Danai Gurira (left) and Nikkole Salter in In the Continuum. Photo by James Leynse___________
Playwrights: Nikkole Salter, Danai Gurira
At: Goodman Theatre, 170 N. Dearborn
Phone: ( 312 ) 443-3800; $15-$35
Runs through: June 24
BY CATEY SULLIVAN
The statistic is as astounding as the play it generated: AIDS—not heart disease, not cancer, not sickle cell—is the leading cause of death for Black women between 25 and 34. So it's all the more extraordinary that, given the long history of AIDS and HIV as a catalyst for theater, the syndrome's impact on Black women has, until now, been virtually undocumented. From The Normal Heart throu gh Angels in America and beyond, playwrights have used the virus as a catalyst to craft stories that are at once heartbreaking, inspiring and tragic—and overwhelmingly about HIV's impact on gay men.
With In the Continuum, playwright-performers Nikkole Salter and Danai Gurira take a huge step in rectifying that, with a brutally necessary and joyously entertaining piece that portrays how HIV upends the lives of two very different Black women. Zinging with unexpected humor and enraging in its unblinking portrayal of sexism and stigma, In the Continuum is that rare theatrical treasure that is drenched in humanity while being provocative, blisteringly funny and galvanizing. With raw, vibrant strokes, Salter and Gurira—each playing half a dozen or more characters—make the stories of two women with HIV leap to life even as their characters grapple with the specter of mortality. This is storytelling at its absolute finest, in the service of a story that deserves and unapologetically demands the attention of the world.

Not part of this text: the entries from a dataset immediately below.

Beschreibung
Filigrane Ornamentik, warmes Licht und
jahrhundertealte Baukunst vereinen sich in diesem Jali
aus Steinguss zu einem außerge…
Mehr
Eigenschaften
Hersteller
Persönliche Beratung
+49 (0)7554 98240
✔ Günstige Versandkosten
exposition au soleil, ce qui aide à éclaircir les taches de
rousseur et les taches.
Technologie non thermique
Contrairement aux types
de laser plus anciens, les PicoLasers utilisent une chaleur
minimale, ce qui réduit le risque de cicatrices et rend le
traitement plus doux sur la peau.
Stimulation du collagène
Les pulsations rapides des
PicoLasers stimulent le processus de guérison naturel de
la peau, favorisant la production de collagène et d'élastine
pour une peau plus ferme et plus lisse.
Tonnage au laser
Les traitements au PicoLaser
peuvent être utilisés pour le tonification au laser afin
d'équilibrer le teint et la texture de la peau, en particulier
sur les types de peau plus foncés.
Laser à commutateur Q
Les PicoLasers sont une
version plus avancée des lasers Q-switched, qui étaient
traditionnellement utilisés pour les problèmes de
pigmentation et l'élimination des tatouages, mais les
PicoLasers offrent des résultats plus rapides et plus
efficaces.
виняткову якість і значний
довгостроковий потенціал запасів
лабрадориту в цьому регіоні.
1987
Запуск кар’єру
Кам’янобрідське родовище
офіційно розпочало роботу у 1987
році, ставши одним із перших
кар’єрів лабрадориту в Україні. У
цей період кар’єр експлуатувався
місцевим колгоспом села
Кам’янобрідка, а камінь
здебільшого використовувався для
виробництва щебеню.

The two women at the core of In the Continuum could hardly seem more different on the surface: Abigail ( Gurira ) is a successful, ambitious television broadcaster in Zimbabwe, a hard-driving, upper-middle-class woman who married a 'great catch.' Nia ( Salter ) , by contrast, is a single high school dropout whose clubbing ways get her kicked out of a halfway house and put her precariously close to homelessness on the edges of Los Angeles' Crenshaw district. Both women learn they are pregnant early in the production, Nia from a one-night stand with a high school basketball star and Abigail by her husband. And both women also learn that they are HIV-positive thanks to the men in their lives, sending each into a maelstrom of frustration and fear that—paradoxically—generates in them the kind of steel-strong, defiant hope that defines survivors.
Gurira and Salter play Nia and Abigail as well as a range of fiercely memorable friends and relatives as well as social workers, prostitutes and professional do-gooders. The production values are simple and powerful: Two scarves worn different ways signal the entrance and exit of different characters; subtle lighting and sound cues transform a backdrop of stark, high walls from a busy Zimbabwe street to a high school auditorium to a downscale motel room.